When the wife of British photographer Chris Steele-Perkins presented him with a book of Katsushika Hokusai’s Mount Fuji prints, the body of work inspired Steele-Perkins to go out and photograph the mountain. Just as Hokusai’s paintings documented a cross section of nineteenth century life living under the influence of the snow capped peak, Steele-Perkins set out to capture contemporary life on celluloid using Mount Fuji as the conduit. The result is a collection of 132 photographs depicting the mountain and its influence on life surrounding it, spanning the four seasons.

Autumn begins with the image of a football field next to the Fujigawa river (p12). The relatively newfound love of football is documented by the football coach in his brightly coloured Adidas tracksuit as he instructs a hopeful young goalkeeper leaping for the ball. In the background, beyond the players the clouds covering the peak of Mount Fuji appear to subdue its mighty presence.
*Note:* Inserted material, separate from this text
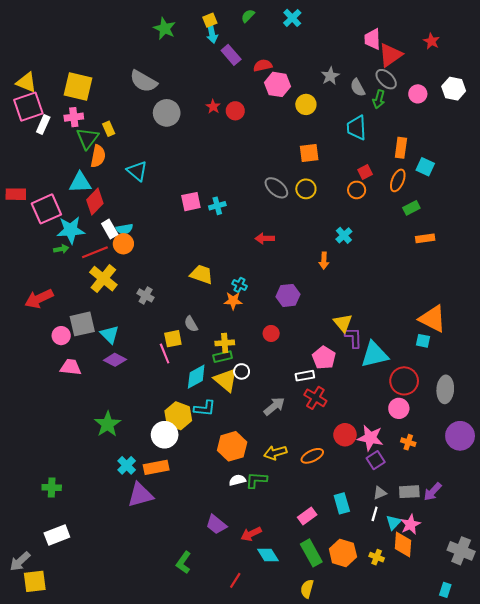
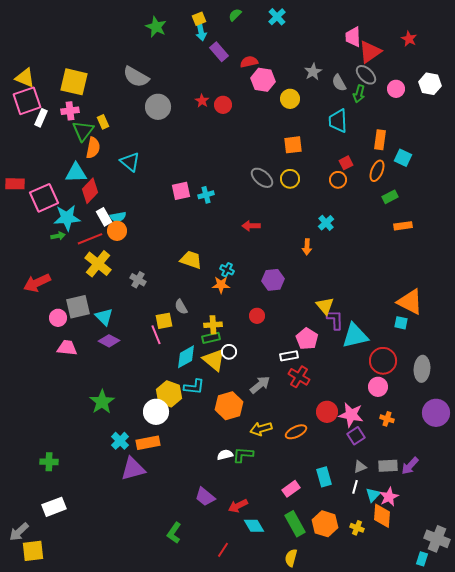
orange hexagon: (232, 446) -> (229, 406), moved
gray cross: (461, 551) -> (437, 539), moved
This presence is far more visible in Fujiyoshida (p32). It is winter and a street comes to life under a clear blue sky. The sunlight defines the ridges and the contours of Fuji as she looks down on a woman delicately negotiating the well-trodden snow.

Much of the work documented by Hokusai in his painting is of the working classes; men out in the fields tending to the rice crop, merchants trading, the fisherman out on the rough seas all wearing loose fitting garments of the time. Today in modern Japan, the suit, or the tracksuit is the outfit of choice and the Tokyo landscape consists of industrial chimneys churning out pollution, floodlit oil refineries and busy petrol station forecourts.
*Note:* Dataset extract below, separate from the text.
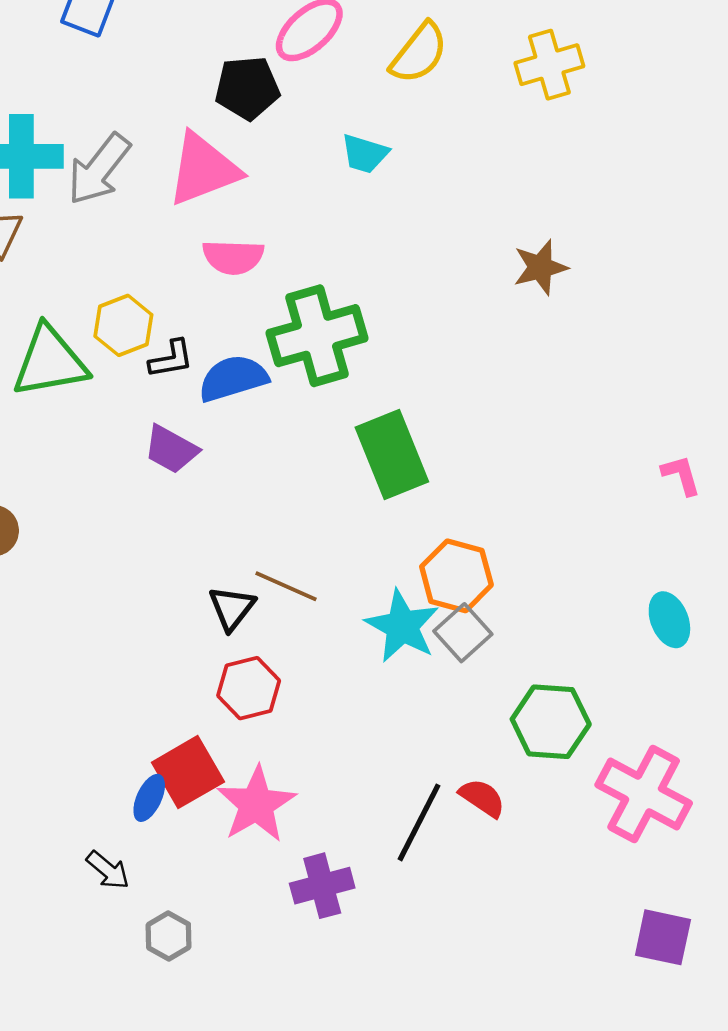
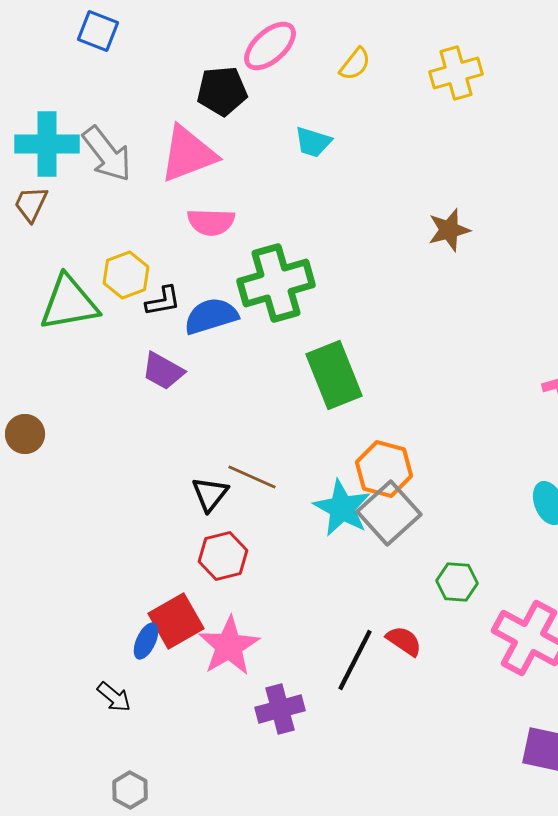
yellow semicircle: (419, 53) -> (355, 64), size x0.7
gray arrow: (99, 169) -> (107, 154), turned -76
gray square: (463, 633) -> (389, 513), size x1.4
green hexagon: (551, 722) -> (457, 582), size x0.7
gray hexagon: (169, 936) -> (130, 790), moved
The fumes, the bright lights and the bustling scenes all bid to divert your attention, yet like a magnet the eye is always drawn to the mighty Fuji. Occasionally it may take some searching; a reflection in a travel agent’s window or the glimpse of the distant peak through the branches of a tree. Whether there or not, all the images convey the mountain’s omni-presence.

Hokusai would now barely recognise Japan sprawling around Mount Fuji, Steele-Perkins directs us to reflect on the dramatic contrasts between traditional and modern life. Rather than recreating classic Hokusai scenes, he has captured today’s classic scenes; football, theme-parks and heavy industry. If Houksai were to pick up a camera today this is the body of work he may produce.